Females lay eggs while males keep them warm. Then they feed their chicks plenty of food and go to sea. They reunite with males who went out to sea and live together as a family. It can be said that it is truly a miracle to connect this process until the end.


Is it true that emperor penguins compete for chicks?

Indeed. This happens when the male dies while incubating the eggs and is unable to hatch them. Alternatively, if the eggs hatch but the chicks die along the way, females who were unable to become mothers for some reason go into a frenzy and try to snatch chicks from other mothers.

However, chicks caught up in this frenzy are often pecked to death. Even if a female successfully steals a chick, she may abandon it during the process of raising it, resulting in the chick’s death. Emperor penguins breed in extremely harsh environments, which makes such incidents more likely to occur.


I want to know more about the personality of the emperor penguin!

Emperor penguins are characterized as “calm and composed birds”. They have an elegant appearance that is truly befitting of their name. Moreover, they exhibit social behavior by forming huddles to protect themselves from the cold during blizzards.

By the way, there are occasional videos showing Emperor penguin fledglings being chased by Adélie penguins. Despite being larger, the Emperor penguin fledglings do not fight back seriously, which may be evidence of their gentle nature.

Is there a place where I can see emperor penguins?

As of November 2021, Emperor penguins are only kept in two places in Japan: Nagoya Port Aquarium in Nagoya City, Aichi Prefecture, and Adventure World in Shirahama Town, Wakayama Prefecture.
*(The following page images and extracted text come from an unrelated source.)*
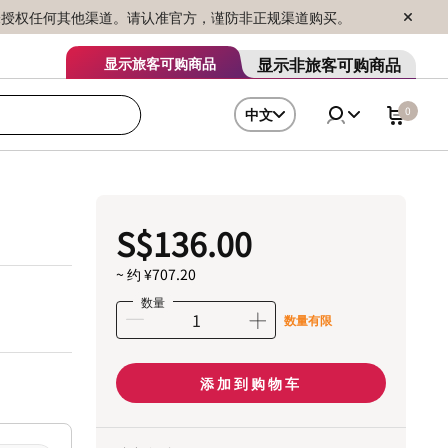
序销售，未授权任何其他渠道。请认准官方，谨防非正规渠道购买。
显示非旅客可购商品
显示旅客可购商品
0
中文
S$136.00
~ 约 ¥707.20
数量
数量有限
添加到购物车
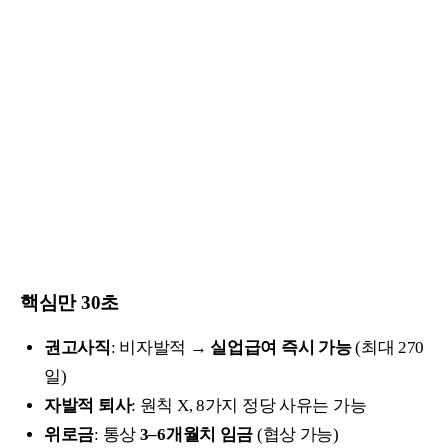
핵심만 30초
권고사직
: 비자발적 →
실업급여 즉시 가능
(최대 270
일)
자발적 퇴사
: 원칙 X, 8가지 정당 사유는 가능
위로금
: 통상
3–6개월치 임금
(협상 가능)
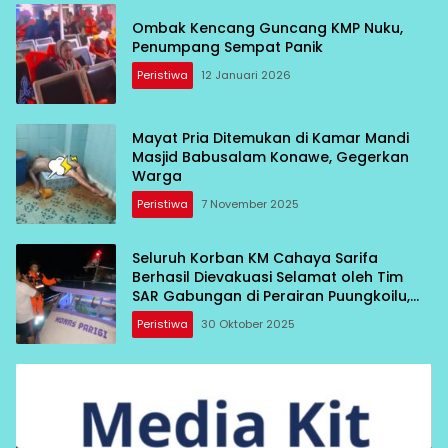
Ombak Kencang Guncang KMP Nuku,
Penumpang Sempat Panik
Peristiwa
12 Januari 2026
Mayat Pria Ditemukan di Kamar Mandi
Masjid Babusalam Konawe, Gegerkan
Warga
Peristiwa
7 November 2025
Seluruh Korban KM Cahaya Sarifa
Berhasil Dievakuasi Selamat oleh Tim
SAR Gabungan di Perairan Puungkoilu,
Morowali
Peristiwa
30 Oktober 2025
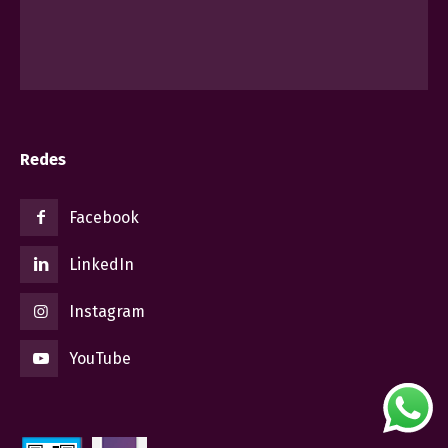
Redes
Facebook
LinkedIn
Instagram
YouTube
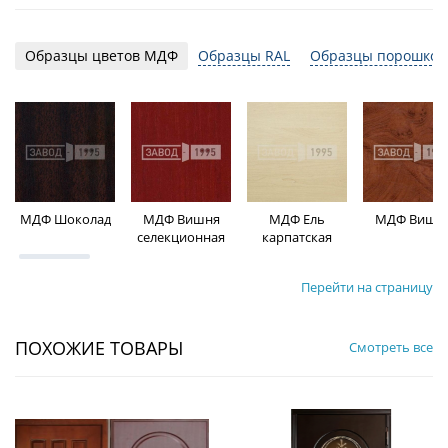
Образцы цветов МДФ
Образцы RAL
Образцы порошков
МДФ Шоколад
МДФ Вишня
МДФ Ель
МДФ Вишн
селекционная
карпатская
Перейти на страницу
ПОХОЖИЕ ТОВАРЫ
Смотреть все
For those who want to see Emperor penguins in the wild, there is also the option of participating in an Antarctic cruise. Although the travel cost can be quite high, you can apply through a travel agency. I hope this information helps you.

出典:https://commons.wikimedia.org/wiki/File:Emperor Penguins & Chris Michel (15885637606).jpg

Do emperor penguins have natural enemies?

Emperor penguins have natural predators such as orcas, sharks, and leopard seals. The South Polar Skua bird also targets their chicks. However, the biggest threat to Emperor penguins may be humans.

Currently, the International Union for Conservation of Nature (IUCN) has classified Emperor penguins as “Near Threatened”. The primary cause is the “reduction in food and breeding grounds due to global warming”.

As the ice melts and the area of ice fields decreases due to global warming, the algae that live there also decrease. Consequently, Antarctic krill, which feeds on algae, also decreases in number. Emperor penguins, which feed on Antarctic krill, are affected by this decrease in food. Furthermore, Emperor penguins take time from laying eggs to their chicks becoming independent. If the ice fields continue to shrink, there is a risk that all the ice will melt before the chicks become independent.

In recent years, people have expressed concerns about unexpected phenomena occurring due to global warming. This is an opportunity for us to consider building a better relationship between humans and penguins together.


What is the lifespan of an emperor penguin?

The lifespan of Emperor penguins living in the harsh natural world is up to approximately 20 years.